In the records below, find the line containing "Bomberos de Tenerife intervienen en un" and the line containing "Santa Cruz vende más de 13.000 bonos"; please repeat exactly the lines from one to the other, both included, and nothing more.

Segment Start: Provided records

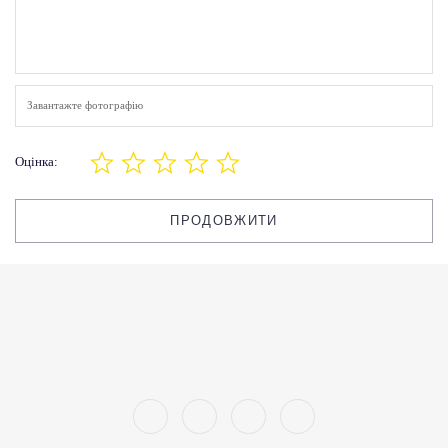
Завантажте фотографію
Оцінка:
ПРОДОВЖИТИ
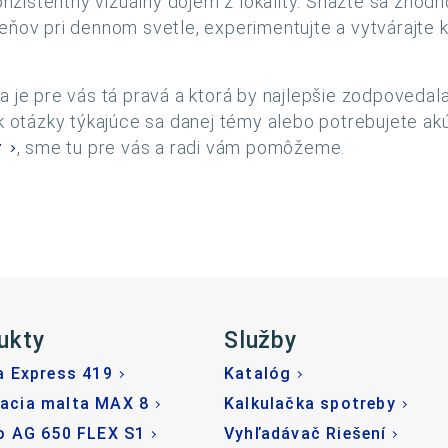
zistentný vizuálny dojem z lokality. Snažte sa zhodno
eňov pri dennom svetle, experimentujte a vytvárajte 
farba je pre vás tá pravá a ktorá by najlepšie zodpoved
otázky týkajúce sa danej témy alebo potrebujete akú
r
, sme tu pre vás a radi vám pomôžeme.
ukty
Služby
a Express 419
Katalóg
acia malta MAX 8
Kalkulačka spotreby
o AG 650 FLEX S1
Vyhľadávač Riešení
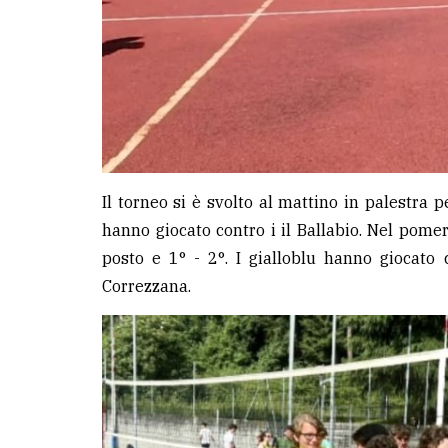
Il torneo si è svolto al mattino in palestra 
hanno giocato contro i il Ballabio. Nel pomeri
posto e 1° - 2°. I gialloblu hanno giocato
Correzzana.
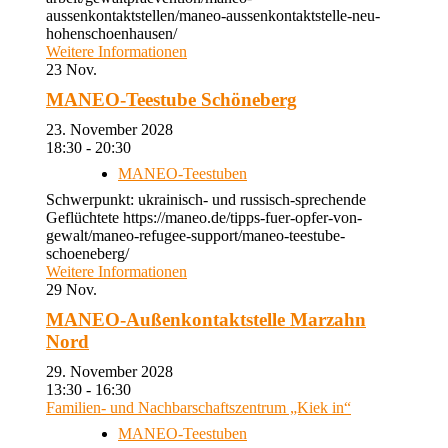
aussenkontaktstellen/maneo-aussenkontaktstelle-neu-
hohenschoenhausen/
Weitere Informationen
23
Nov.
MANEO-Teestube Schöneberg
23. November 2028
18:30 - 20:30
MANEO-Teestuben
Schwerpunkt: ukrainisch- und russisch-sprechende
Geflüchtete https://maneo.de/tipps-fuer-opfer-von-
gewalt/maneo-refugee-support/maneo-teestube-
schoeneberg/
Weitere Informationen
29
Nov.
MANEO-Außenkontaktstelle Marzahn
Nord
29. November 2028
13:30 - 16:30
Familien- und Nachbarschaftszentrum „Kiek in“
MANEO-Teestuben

Segment End: Provided records
Segment Start: Provided records

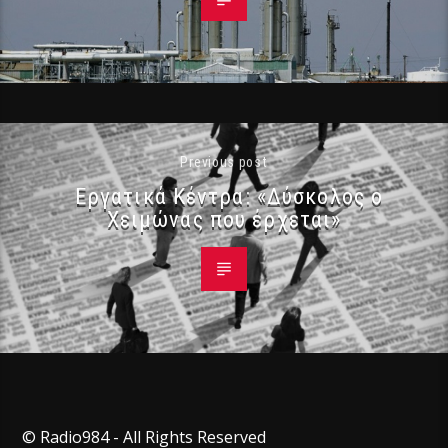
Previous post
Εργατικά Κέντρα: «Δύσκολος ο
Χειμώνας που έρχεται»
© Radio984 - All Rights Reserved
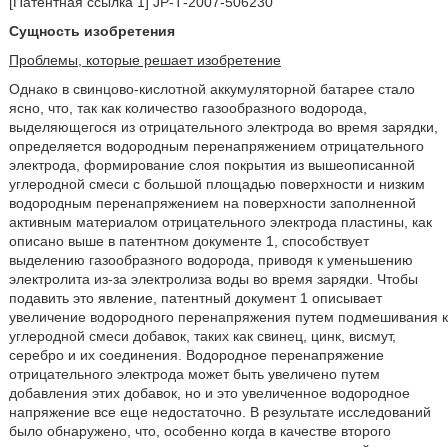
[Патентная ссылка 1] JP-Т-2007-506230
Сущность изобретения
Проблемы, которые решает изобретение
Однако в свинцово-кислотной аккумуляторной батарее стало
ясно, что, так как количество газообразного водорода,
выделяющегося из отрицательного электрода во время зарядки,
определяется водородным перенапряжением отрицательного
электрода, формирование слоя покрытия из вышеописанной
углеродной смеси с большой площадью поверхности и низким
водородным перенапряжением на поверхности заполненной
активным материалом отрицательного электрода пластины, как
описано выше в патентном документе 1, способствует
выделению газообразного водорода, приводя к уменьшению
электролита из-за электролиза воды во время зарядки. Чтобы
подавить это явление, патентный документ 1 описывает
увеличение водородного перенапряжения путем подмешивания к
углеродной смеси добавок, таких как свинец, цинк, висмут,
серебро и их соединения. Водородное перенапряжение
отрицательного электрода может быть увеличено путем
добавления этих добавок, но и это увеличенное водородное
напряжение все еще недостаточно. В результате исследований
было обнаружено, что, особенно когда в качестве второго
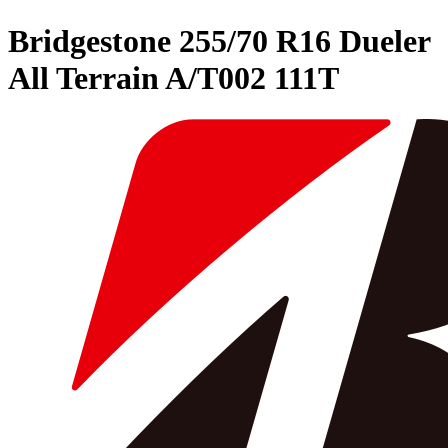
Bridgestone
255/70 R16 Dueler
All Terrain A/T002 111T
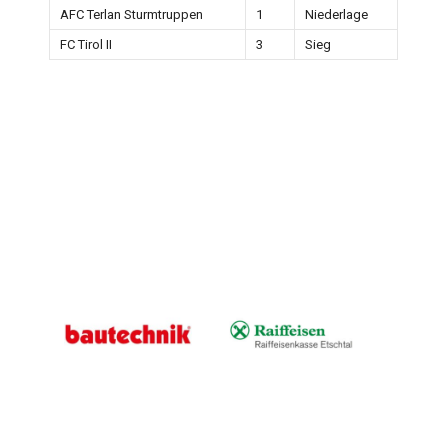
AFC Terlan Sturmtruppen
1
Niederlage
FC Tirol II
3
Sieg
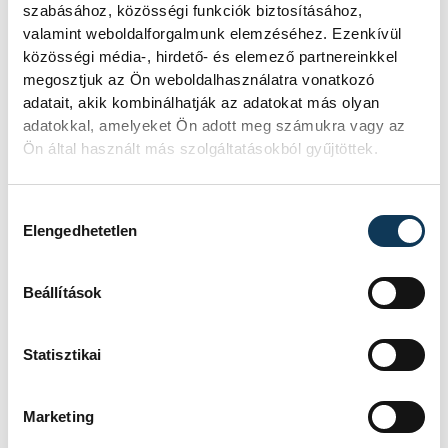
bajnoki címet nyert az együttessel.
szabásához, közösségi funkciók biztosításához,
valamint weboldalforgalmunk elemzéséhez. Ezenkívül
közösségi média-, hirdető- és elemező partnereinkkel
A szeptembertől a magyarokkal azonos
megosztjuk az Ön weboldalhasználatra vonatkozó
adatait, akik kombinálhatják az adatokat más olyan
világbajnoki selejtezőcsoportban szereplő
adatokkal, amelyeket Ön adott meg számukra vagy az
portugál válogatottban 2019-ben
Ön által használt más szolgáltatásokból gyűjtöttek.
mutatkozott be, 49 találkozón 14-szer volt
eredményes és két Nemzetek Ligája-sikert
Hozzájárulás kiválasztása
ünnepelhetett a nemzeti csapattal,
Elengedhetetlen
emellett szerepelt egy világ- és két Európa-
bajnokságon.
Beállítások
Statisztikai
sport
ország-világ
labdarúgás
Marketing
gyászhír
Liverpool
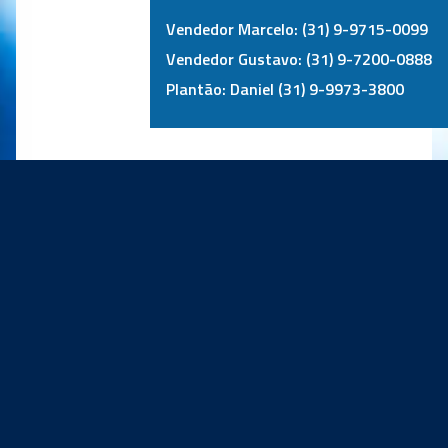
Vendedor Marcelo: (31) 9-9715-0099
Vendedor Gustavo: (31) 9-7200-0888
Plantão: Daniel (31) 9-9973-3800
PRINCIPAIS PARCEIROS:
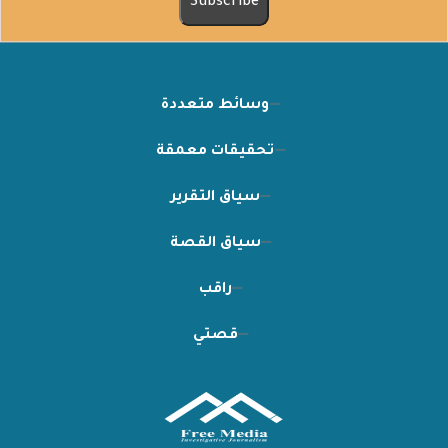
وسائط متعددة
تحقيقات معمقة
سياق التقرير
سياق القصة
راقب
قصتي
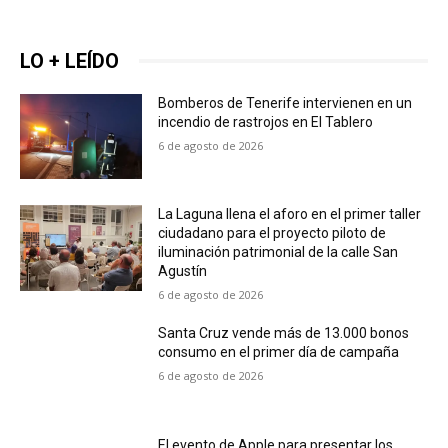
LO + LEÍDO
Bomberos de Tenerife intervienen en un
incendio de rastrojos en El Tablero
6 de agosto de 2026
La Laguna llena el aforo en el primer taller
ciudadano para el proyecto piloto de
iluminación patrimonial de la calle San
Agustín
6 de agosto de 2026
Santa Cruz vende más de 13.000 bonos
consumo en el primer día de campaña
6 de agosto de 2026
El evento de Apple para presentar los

Segment End: Provided records

→ **Result for this task**:
Bomberos de Tenerife intervienen en un
incendio de rastrojos en El Tablero
6 de agosto de 2026
La Laguna llena el aforo en el primer taller
ciudadano para el proyecto piloto de
iluminación patrimonial de la calle San
Agustín
6 de agosto de 2026
Santa Cruz vende más de 13.000 bonos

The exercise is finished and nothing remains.